Crossed interval groups and operations on the Hochschild cohomology
We prove that the operad B of natural operations on the Hochschild cohomology has the homotopy type of the operad of singular chains on the little disks operad. To achieve this goal, we introduce crossed interval groups and show that B is a certain crossed interval extension of an operad T whose homotopy type is known. This completes the investigation of the algebraic structure on the Hochschild cochain complex that has lasted for several decades.
💡 Research Summary
The paper establishes that the operad B, which encodes all natural multilinear operations on the Hochschild cochain complex of an associative algebra, has the homotopy type of the singular chains on the little disks operad D. Two equivalent definitions of B are given: an “intuitive” one built from elementary operations (insertions, multiplication, unit, identity and permutations) and a “coordinate‑free” categorical definition using natural transformations in the category SymCat· of symmetric monoidal categories with a distinguished monoid. Theorem A proves these definitions coincide.
The authors introduce crossed interval groups, a generalisation of crossed simplicial groups, and construct the category IS, an analogue of the symmetric category ΔS where the simplicial category Δ is replaced by Joyal’s interval category I. Within this framework, B is shown to be the free IS‑module generated by a sub‑operad T that contains only the “white” vertices. The operad T is already known to be homotopy equivalent to the chains on the little disks operad (via earlier work of Kontsevich‑Soibelman and others). Theorem 4.4 demonstrates that the free‑module construction preserves homotopy type, leading to Theorem B: B ≃ C₍*₎(D).

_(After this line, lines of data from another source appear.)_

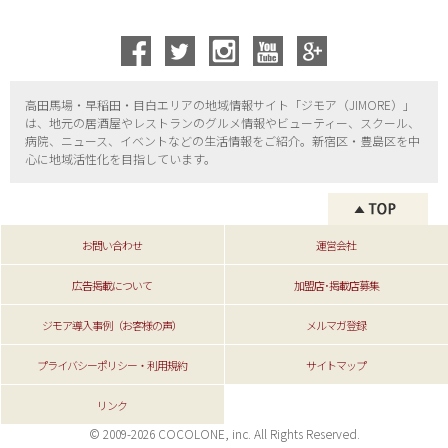
高田馬場・早稲田・目白エリアの地域情報サイト「ジモア（
JIMORE）」
は、地元の居酒屋やレストランのグルメ情報やビューティー、
スクール、
病院、ニュース、イベントなどの生活情報をご紹介。新宿区・
豊島区を中
心に地域活性化を目指しています。
お問い合わせ
運営会社
広告掲載について
加盟店･掲載店募集
ジモア導入事例（お客様の声）
メルマガ登録
プライバシーポリシー・利用規約
サイトマップ
リンク
© 2009-2026 COCOLONE, inc. All Rights Reserved.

Further, the paper analyses several important sub‑operads of B, such as the brace operad Br, its non‑unital version bB, and various normalised versions. Theorem C identifies the homotopy types of these sub‑operads, showing they are either equivalent to D or to natural variants (e.g., non‑unital or normalised little disks).
Technical tools include a double totalisation of a cosimplicial–multisimplicial functor, explicit tree‑based combinatorics for operations, and acyclic models arguments for chain functors (Appendix A). Appendix B proves the existence of “generic” algebras (free associative algebras on countably many generators) for which the natural map from the free operad of trees to the concrete operad of operations is an isomorphism.
Overall, the work completes the long‑standing program of describing the algebraic structure on Hochschild cochains, confirming that the operad of all natural operations is homotopically the same as the little disks operad, and providing a robust categorical framework (crossed interval groups) that may be applied to other cohomology theories.